Now that I have the location details for all Japanese restaurants around New York, I will cluster them using K-Means clustering algorithm. This will give an idea of concentration of Japanese restaurants in New York and the Greater New York area. The clustering will help to identify locations with lesser density of Japanese restaurants. Using the density of population of Japanese people in the area, we can find out the clusters which could be good to open a new Japanese restaurant.

#### Visualize Japanese Restaurants in New York using Folium

In [19]:
venues_map = folium.Map(location=[latitude_nyc, longitude_nyc], zoom_start=10) # generate map centred around New York

# add a red circle marker to New York
folium.features.CircleMarker(
    [latitude_nyc, longitude_nyc],
    radius=10,
    color='red',
    popup='New York',
    fill = True,
    fill_color = 'red',
    fill_opacity = 0.6
).add_to(venues_map)

# add the Japanese restaurants as blue circle markers
for lat, lng, label in zip(df_rest['location.lat'], df_rest['location.lng'], df_rest['location.city']):
    folium.features.CircleMarker(
        [lat, lng],
        radius=5,
        color='blue',
        popup=label,
        fill = True,
        fill_color='blue',
        fill_opacity=0.6
    ).add_to(venues_map)

# display map
venues_map

#### Cluster Neighborhoods using K-Means Clustering Algorithm

In [20]:
df_lat_lng = df_nyc_scr [['location.lat', 'location.lng']]

#### K-Means Clustering

In [21]:
# set number of clusters
kclusters = 5

# run k-means clustering
kmeans = KMeans(n_clusters=kclusters, random_state=0).fit(df_lat_lng)

# check cluster labels generated for each row in the dataframe
kmeans.labels_[0:71]

array([2, 2, 2, 2, 2, 2, 2, 2, 2, 2, 2, 2, 2, 2, 2, 2, 2, 2, 4, 2, 2, 2,
       2, 2, 2, 2, 2, 2, 4, 2, 2, 4, 2, 2, 4, 2, 2, 2, 4, 2, 4, 2, 4, 0,
       2, 0, 0, 4, 4, 0, 3, 3, 3, 1, 3, 1, 1, 1, 4, 1, 3, 0, 3, 0, 1, 0,
       3, 1, 0, 0, 1], dtype=int32)

#### Add Cluster Labels to the Dataframe df_rest

In [22]:
# add clustering labels 
df_rest.insert(0, 'Cluster Labels', kmeans.labels_)

#### Visualize Clusters

In [23]:
# create map
map_clusters = folium.Map(location=[latitude_nyc, longitude_nyc], zoom_start=10)

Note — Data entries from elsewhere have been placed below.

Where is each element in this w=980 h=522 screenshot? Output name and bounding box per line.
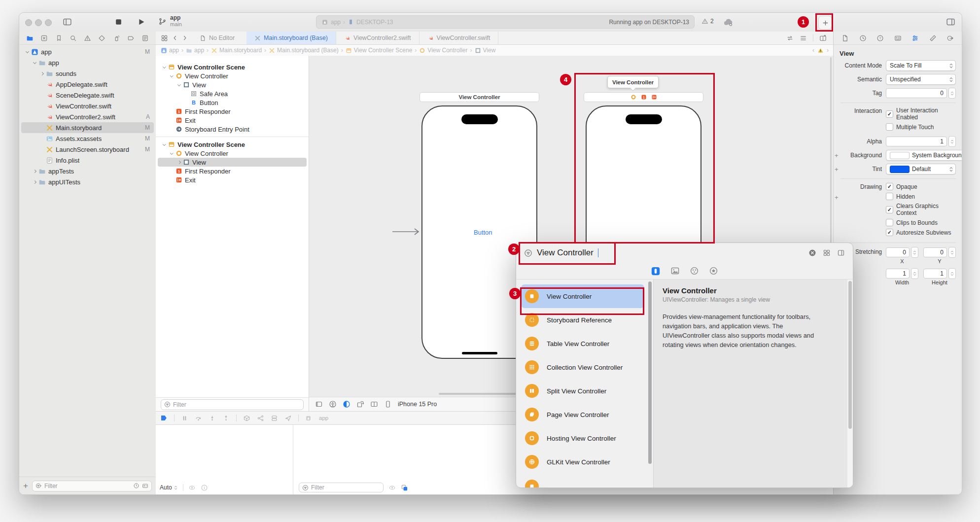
stretching-y-stepper[interactable] [948, 247, 956, 258]
minimize-window-button[interactable] [35, 19, 42, 26]
breadcrumb-item[interactable]: app [186, 47, 204, 54]
outline-row[interactable]: Exit [158, 116, 307, 125]
library-search-input[interactable]: View Controller [537, 248, 594, 258]
checkbox-row[interactable]: Clips to Bounds [886, 219, 956, 226]
checkbox-unchecked[interactable] [886, 123, 893, 131]
code-review-icon[interactable] [786, 35, 794, 42]
breadcrumb-item[interactable]: View Controller Scene [346, 47, 413, 54]
device-icon[interactable] [384, 400, 392, 408]
info-icon[interactable] [201, 484, 208, 491]
outline-row[interactable]: View Controller Scene [158, 140, 307, 149]
checkbox-checked[interactable]: ✓ [886, 229, 893, 236]
outline-row[interactable]: View [158, 158, 307, 167]
add-file-button[interactable]: + [23, 483, 28, 489]
file-row[interactable]: appM [21, 46, 154, 57]
outline-row[interactable]: View Controller Scene [158, 63, 307, 71]
disclosure-closed-icon[interactable] [39, 72, 45, 75]
it-conn-icon[interactable] [946, 35, 954, 42]
library-item[interactable]: View Controller [521, 284, 644, 308]
tint-popup[interactable]: Default [886, 164, 956, 174]
outline-row[interactable]: 1First Responder [158, 167, 307, 175]
grid-view-icon[interactable] [823, 249, 831, 257]
console-panes-icon[interactable] [401, 484, 408, 491]
stretching-width-stepper[interactable] [911, 268, 918, 279]
run-button[interactable] [137, 17, 146, 27]
scheme-selector[interactable]: app › DESKTOP-13 [321, 19, 393, 26]
disclosure-closed-icon[interactable] [32, 181, 37, 183]
checkbox-row[interactable]: Multiple Touch [886, 123, 956, 131]
it-clock-icon[interactable] [859, 35, 867, 42]
library-item[interactable]: GLKit View Controller [521, 450, 644, 474]
background-popup[interactable]: System Background... [886, 150, 962, 161]
accessibility-icon[interactable] [329, 400, 337, 408]
add-background-attr-button[interactable]: + [835, 152, 839, 159]
breadcrumb-item[interactable]: View [475, 47, 496, 54]
checkbox-checked[interactable]: ✓ [886, 110, 893, 118]
file-row[interactable]: Info.plist [21, 155, 154, 166]
recent-files-icon[interactable] [133, 483, 140, 489]
stretching-width-field[interactable]: 1 [886, 269, 910, 278]
close-window-button[interactable] [25, 19, 32, 26]
library-button[interactable] [818, 16, 832, 30]
stretching-height-stepper[interactable] [948, 268, 956, 279]
clear-search-icon[interactable] [808, 249, 816, 257]
issues-indicator[interactable]: 2 [701, 18, 714, 25]
disclosure-open-icon[interactable] [169, 75, 175, 77]
left-scene-header[interactable]: View Controller [420, 92, 539, 102]
detail-pane-icon[interactable] [837, 249, 845, 257]
checkbox-checked[interactable]: ✓ [886, 183, 893, 190]
symbols-category-icon[interactable] [709, 266, 718, 276]
console-eye-icon[interactable] [388, 484, 396, 491]
outline-row[interactable]: Exit [158, 175, 307, 184]
checkbox-row[interactable]: ✓Autoresize Subviews [886, 229, 956, 236]
pause-icon[interactable] [181, 415, 188, 422]
canvas-button[interactable]: Button [474, 229, 492, 236]
view-hierarchy-icon[interactable] [243, 415, 250, 422]
file-row[interactable]: ViewController2.swiftA [21, 111, 154, 122]
file-row[interactable]: ViewController.swift [21, 101, 154, 111]
disclosure-open-icon[interactable] [176, 84, 182, 86]
breadcrumb-item[interactable]: View Controller [419, 47, 467, 54]
activity-viewer[interactable]: app › DESKTOP-13 Running app on DESKTOP-… [316, 15, 695, 29]
nav-warning-icon[interactable] [84, 35, 91, 42]
outline-row[interactable]: View Controller [158, 149, 307, 158]
step-out-icon[interactable] [222, 415, 230, 422]
disclosure-open-icon[interactable] [162, 144, 167, 145]
split-view-icon[interactable] [370, 400, 378, 408]
it-doc-icon[interactable] [841, 35, 849, 42]
file-row[interactable]: appUITests [21, 176, 154, 187]
semantic-popup[interactable]: Unspecified [886, 74, 956, 85]
content-mode-popup[interactable]: Scale To Fill [886, 60, 956, 71]
alpha-field[interactable]: 1 [886, 137, 947, 146]
outline-row[interactable]: Safe Area [158, 89, 307, 98]
file-row[interactable]: Main.storyboardM [21, 122, 154, 133]
it-id-icon[interactable] [894, 35, 902, 42]
disclosure-closed-icon[interactable] [32, 170, 37, 173]
checkbox-row[interactable]: Hidden [886, 193, 956, 200]
checkbox-unchecked[interactable] [886, 193, 893, 200]
breadcrumb-item[interactable]: Main.storyboard (Base) [269, 47, 339, 54]
file-row[interactable]: AppDelegate.swift [21, 79, 154, 90]
nav-test-icon[interactable] [98, 35, 105, 42]
device-name[interactable]: iPhone 15 Pro [398, 401, 437, 408]
navigator-filter-field[interactable]: Filter [32, 481, 152, 491]
show-values-icon[interactable] [188, 484, 196, 491]
disclosure-open-icon[interactable] [32, 62, 37, 64]
library-item[interactable]: Page View Controller [521, 403, 644, 426]
checkbox-unchecked[interactable] [886, 219, 893, 226]
toggle-inspector-button[interactable] [946, 17, 956, 27]
library-item[interactable]: Storyboard Reference [521, 308, 644, 332]
file-row[interactable]: LaunchScreen.storyboardM [21, 144, 154, 155]
nav-search-icon[interactable] [70, 35, 77, 42]
library-list-scrollbar[interactable] [647, 279, 653, 487]
checkbox-row[interactable]: ✓Opaque [886, 183, 956, 190]
disclosure-open-icon[interactable] [24, 51, 30, 53]
checkbox-checked[interactable]: ✓ [886, 206, 893, 213]
orientation-icon[interactable] [356, 400, 364, 408]
library-item[interactable]: Hosting View Controller [521, 426, 644, 450]
nav-x-icon[interactable] [40, 35, 48, 42]
outline-row[interactable]: View [158, 80, 307, 89]
tab-viewcontroller-swift[interactable]: ViewController.swift [420, 32, 499, 44]
debug-graph-icon[interactable] [257, 415, 264, 422]
tag-field[interactable]: 0 [886, 88, 947, 98]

# set color scheme for the clusters
x = np.arange(kclusters)
ys = [i + x + (i*x)**2 for i in range(kclusters)]
colors_array = cm.rainbow(np.linspace(0, 1, len(ys)))
rainbow = [colors.rgb2hex(i) for i in colors_array]

# add markers to the map
markers_colors = []
for lat, lon, poi, cluster in zip(df_rest['location.lat'], df_rest['location.lng'], df_rest['location.city'], df_rest['Cluster Labels']):
    label = folium.Popup(str(poi) + ' Cluster ' + str(cluster), parse_html=True)
    folium.CircleMarker(
        [lat, lon],
        radius=5,
        popup=label,
        color=rainbow[cluster-1],
        fill=True,
        fill_color=rainbow[cluster-1],
        fill_opacity=0.7).add_to(map_clusters)
       
map_clusters

### Results

Our analysis using the clusters map shows that there are a greater number of Japanese restaurants in Midtown and Downtown Manhattan, Queens, Westchester, and Bergen County NJ. This makes sense as there are established Japanese communities in these areas.